Another memory I have was when I was in 5th grade, recess had just ended and I had lined up with my class and was waiting for our teacher to bring us inside. A girl standing next to me looked at my legs and said “Gross, your legs are covered with hair! That’s disgusting.” I looked at my legs, and sure enough they were covered with hair. Fine blonde hairs that were only visible because of how the sunlight was shining. I secretly started using my older sister’s razor to shave until I could ask my mom to get me one of my own.

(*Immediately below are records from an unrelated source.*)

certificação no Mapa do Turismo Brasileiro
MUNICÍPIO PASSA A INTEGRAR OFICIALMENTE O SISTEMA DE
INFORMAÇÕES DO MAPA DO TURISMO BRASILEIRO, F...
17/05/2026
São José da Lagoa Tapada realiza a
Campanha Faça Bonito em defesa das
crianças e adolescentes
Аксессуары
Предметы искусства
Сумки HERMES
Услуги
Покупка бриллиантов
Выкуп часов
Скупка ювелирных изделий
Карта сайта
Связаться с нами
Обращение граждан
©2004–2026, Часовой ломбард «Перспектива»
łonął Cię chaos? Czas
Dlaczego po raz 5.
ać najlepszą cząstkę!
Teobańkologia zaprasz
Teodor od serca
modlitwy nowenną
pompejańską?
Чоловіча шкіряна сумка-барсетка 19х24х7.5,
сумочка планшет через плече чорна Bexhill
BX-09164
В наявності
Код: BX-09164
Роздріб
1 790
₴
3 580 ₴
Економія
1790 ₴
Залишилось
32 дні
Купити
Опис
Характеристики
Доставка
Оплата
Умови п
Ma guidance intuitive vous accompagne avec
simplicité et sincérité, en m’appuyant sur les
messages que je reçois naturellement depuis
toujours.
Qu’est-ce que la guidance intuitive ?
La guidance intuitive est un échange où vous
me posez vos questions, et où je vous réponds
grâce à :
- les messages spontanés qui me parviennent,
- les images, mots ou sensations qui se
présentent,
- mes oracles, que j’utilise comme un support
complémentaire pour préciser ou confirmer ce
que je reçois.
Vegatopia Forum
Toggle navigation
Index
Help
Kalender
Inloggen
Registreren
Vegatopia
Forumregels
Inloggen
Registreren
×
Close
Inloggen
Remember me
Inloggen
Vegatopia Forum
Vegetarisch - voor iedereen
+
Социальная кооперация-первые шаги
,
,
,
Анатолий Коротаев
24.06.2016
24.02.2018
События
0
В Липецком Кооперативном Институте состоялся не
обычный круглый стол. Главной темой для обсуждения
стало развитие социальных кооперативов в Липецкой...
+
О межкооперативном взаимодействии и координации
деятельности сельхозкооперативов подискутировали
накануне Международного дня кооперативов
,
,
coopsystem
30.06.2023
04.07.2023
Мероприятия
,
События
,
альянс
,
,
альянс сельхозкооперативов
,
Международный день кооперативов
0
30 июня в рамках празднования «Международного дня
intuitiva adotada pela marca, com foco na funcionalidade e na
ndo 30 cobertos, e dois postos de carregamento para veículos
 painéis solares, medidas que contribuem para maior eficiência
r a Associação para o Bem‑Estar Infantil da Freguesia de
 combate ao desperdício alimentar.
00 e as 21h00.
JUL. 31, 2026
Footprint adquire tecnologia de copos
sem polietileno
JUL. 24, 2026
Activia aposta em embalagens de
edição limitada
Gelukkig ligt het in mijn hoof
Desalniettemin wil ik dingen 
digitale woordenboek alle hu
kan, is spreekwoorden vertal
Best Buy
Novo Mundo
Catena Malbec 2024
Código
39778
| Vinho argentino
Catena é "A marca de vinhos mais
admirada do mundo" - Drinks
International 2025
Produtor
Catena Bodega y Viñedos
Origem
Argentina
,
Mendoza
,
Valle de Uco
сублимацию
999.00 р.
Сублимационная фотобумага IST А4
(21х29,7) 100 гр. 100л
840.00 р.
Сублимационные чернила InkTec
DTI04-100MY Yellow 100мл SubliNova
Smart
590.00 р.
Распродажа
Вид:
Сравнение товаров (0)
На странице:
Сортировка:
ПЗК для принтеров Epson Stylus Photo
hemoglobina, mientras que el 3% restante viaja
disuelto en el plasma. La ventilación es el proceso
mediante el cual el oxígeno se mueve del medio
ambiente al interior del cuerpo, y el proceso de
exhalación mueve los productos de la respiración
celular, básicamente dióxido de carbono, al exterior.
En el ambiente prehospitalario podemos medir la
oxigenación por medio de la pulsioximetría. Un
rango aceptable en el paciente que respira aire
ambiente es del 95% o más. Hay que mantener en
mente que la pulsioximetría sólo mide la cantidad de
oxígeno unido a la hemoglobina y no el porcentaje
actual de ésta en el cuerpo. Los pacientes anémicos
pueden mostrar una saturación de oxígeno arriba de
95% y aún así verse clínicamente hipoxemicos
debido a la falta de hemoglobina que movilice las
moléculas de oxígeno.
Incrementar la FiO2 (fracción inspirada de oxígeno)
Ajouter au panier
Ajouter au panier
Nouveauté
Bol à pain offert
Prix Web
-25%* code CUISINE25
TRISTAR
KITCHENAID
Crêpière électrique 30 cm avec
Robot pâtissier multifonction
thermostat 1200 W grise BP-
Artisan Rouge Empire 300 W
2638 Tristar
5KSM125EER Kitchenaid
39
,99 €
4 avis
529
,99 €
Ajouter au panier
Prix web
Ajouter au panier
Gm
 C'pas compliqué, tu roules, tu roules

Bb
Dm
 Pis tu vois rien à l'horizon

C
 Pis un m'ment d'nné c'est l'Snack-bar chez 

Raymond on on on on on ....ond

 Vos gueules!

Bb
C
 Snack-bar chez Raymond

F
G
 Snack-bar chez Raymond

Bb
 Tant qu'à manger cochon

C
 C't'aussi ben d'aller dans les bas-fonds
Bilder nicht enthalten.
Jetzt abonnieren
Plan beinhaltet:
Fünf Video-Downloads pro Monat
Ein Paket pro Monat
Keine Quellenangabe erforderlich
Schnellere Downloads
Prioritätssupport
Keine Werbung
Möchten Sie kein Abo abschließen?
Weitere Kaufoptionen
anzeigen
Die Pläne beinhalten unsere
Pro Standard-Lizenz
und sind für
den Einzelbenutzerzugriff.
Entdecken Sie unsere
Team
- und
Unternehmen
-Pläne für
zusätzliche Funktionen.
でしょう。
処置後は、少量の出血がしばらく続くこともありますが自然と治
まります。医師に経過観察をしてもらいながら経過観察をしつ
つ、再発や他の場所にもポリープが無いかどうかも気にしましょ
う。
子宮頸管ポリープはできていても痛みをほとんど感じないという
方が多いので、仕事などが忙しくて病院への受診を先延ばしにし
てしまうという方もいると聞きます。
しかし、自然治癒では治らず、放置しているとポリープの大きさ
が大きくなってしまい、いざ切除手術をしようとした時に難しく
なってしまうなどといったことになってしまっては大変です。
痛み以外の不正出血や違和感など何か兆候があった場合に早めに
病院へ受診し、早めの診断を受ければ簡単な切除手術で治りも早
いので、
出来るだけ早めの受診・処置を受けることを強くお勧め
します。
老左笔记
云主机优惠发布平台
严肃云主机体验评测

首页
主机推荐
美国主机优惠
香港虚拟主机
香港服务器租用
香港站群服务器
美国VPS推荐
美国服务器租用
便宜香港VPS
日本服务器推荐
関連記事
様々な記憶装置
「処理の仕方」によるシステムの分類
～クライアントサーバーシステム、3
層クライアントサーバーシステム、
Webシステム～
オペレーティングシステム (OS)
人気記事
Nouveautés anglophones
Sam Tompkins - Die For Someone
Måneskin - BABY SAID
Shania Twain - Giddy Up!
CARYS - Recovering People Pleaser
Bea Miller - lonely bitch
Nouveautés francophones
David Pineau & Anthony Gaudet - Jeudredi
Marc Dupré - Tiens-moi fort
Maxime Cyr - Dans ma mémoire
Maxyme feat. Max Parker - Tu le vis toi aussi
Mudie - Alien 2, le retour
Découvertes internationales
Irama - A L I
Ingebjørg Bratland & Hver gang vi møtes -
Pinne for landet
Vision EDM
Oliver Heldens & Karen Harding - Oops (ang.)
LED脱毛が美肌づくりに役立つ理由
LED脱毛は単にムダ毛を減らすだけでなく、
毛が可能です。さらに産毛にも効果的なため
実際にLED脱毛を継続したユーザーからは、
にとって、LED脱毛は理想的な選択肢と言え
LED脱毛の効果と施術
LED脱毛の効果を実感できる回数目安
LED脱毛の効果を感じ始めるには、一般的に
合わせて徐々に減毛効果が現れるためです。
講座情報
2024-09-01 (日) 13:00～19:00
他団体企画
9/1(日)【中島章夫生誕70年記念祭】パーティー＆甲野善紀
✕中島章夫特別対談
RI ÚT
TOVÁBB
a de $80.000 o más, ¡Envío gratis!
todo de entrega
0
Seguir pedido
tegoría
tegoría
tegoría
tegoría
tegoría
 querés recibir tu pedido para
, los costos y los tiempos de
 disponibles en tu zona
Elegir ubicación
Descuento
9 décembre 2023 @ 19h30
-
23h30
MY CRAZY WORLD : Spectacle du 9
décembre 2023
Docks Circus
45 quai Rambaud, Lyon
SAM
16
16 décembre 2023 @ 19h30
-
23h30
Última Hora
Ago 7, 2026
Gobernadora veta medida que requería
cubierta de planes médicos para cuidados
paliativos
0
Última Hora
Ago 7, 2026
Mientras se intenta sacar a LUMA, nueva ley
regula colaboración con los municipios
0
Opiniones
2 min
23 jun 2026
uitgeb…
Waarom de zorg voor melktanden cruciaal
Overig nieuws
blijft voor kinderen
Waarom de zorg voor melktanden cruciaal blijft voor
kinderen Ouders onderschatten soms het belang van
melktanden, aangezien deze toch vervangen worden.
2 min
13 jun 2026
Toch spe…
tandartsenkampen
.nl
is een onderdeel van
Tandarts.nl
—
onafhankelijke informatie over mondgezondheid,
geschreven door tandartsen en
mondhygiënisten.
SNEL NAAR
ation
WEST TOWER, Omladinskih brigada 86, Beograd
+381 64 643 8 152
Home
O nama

When I was 16 I had gone to the grocery store and saw a group of college kids. They were unwashed (literally, it was raining and their arms, legs and faces were spotted like dusty cars) hippies, and were quite obviously drunk. The thing that gets me, though, is that I was more repulsed by one of the woman’s unshaven legs than I was by her very dirty skin, greasy hair, and horrible body odor.

In the interests of full disclosure, I do shave my legs and underarms regularly. However, I find it horribly unfortunate that in America a woman’s shaving habits are often a political statement. Women who do not shave are quickly placed in a political category. Because I do not wish to make the political statement that unshaven legs and underarms make, I feel as though I must shave. If it were merely a matter of aesthetics I wouldn’t shave at all.

I’ve toyed with the idea of not shaving anymore. I asked my husband, and he said he doesn’t really care one way or the other. I often feel the need to keep some of my opinions on the down low around my parents and family. Unshaven legs and armpits, once seen, say more than I want to say (where I live is really hot, so long pants are really uncomfortable most of the year). I think that someday I’ll get some guts and just not worry about it so much. Or someday I’ll get so fed up with the media telling me that how I (and all women) look is all wrong and needs to be plucked waxed and shaved just to be “normal.”

I don’t like shaving. It’s not because it’s hard (because it isn’t really). I don’t like it because it makes my personal grooming habits into a public statement. It invades my privacy. I don’t like it because every time I do it I feel like I’m contributing to a social mindset that views a woman’s natural body and bodily functions as inherently unclean. I don’t like it because I know that it doesn’t really make me more attractive (because foreign women are plenty attractive when they don’t shave). I don’t like it because God didn’t make me hairless, and there’s no good reason that I should feel that I need to be. I am certain that after the resurrection there will be no razors for anyone, and no one will care.